My mother was a good seamstress; although she didn’t work professionally, her talent was recognised locally. I have no idea where she learnt her skills but lots of people came to our house with orders, sometimes travelling dozens of kilometres.
Life in the village was difficult in the remote post-war years, since working in a kolkhoz (a collective agrarian farm) didn’t generate revenue. Moreover, after WW2, most people, including my ancestors, had to live in dug-outs, since the fascists burnt down settlements during their retreat. My mother told me that she used to sew at night, by the light of a kerosene lamp. Near dawn, someone would often wake and ask in surprise: ‘Irina, haven’t you gone to sleep yet?’ (several families usually shared a dug-out).
It wasn’t difficult for my mother to sew. By reworking clothes (there were almost no new clothes at that time) she brightened people’s lives; they were able to find some happiness in small joys. The ‘Singer’ sewing machine was my mother’s faithful assistant, serving her throughout those years. I don’t know how it appeared in our house but it was treated like a ‘sacred cow’, always carefully covered when not in use. My mother used a 1930 ‘Singer’ machine to sew my first denim outfit (copying a photo from a magazine). Long after her death, this machine remained in our home, in her memory.
I always wondered how that sewing machine (boasting a famous brand) appeared in a remote village. Even in those times, it was a kind of symbol of life. ‘Singer’ sewing machines, as well as those of other trademarks, had an air of sophistication. It isn’t important how such machines arrived in villages but it is interesting to think how greatly each would have been connected with the personality of its owner and their family.
Each had its own history and expressive individuality. In fact, Belarus (like other countries) was home to sewing machines from all over the world: from legendary ‘Singer’, ‘Pfaff’ and ‘Kaiser’ to rare and little known trademarks. Today’s exhibition at the National History Museum details the development of home crafts in our villages and towns from over 50 years ago.

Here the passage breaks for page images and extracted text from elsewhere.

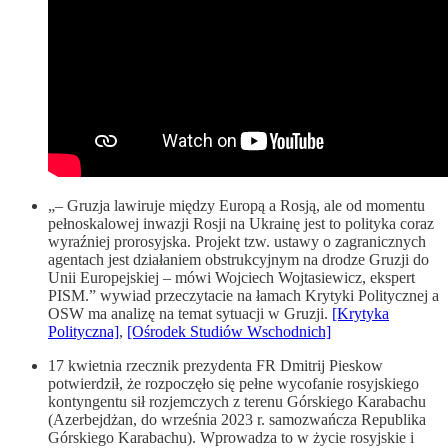
„– Gruzja lawiruje między Europą a Rosją, ale od momentu
pełnoskalowej inwazji Rosji na Ukrainę jest to polityka coraz
wyraźniej prorosyjska. Projekt tzw. ustawy o zagranicznych
agentach jest działaniem obstrukcyjnym na drodze Gruzji do
Unii Europejskiej – mówi Wojciech Wojtasiewicz, ekspert
PISM.” wywiad przeczytacie na łamach Krytyki Politycznej a
OSW ma analizę na temat sytuacji w Gruzji.
[Krytyka
Polityczna]
,
[Ośrodek Studiów Wschodnich]
17 kwietnia rzecznik prezydenta FR Dmitrij Pieskow
potwierdził, że rozpoczęło się pełne wycofanie rosyjskiego
kontyngentu sił rozjemczych z terenu Górskiego Karabachu
(Azerbejdżan, do września 2023 r. samozwańcza Republika
Górskiego Karabachu). Wprowadza to w życie rosyjskie i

This original exhibition has been prepared by the National History Museum, jointly with the Belarusian Union of Designers, with assistance from private collectors Dmitry Sursky, Pavel Statkevich and Sergey Shilo. Around 40 sewing machines are on show from the National History Museum’s own archive and from private collections. Visitors can learn about the major world sewing machine producers from the 19th-20th century while inspecting various tailoring items: dummies, scissors, press irons and textiles from the past. There are also unique, illustrative materials on the history of fashion.
Each time has its own style, with tailors primarily responsible for expressing major trends. They were both designers and stylists and relied on their reputation to find work. Today’s exhibition connects the past and the present via an invisible thread. We pay tribute to the technical genius of the humble sewing machine and ponder the skills of our ancestors, for whom ‘Singer’ was the comfortable supplement to their ‘golden hands’.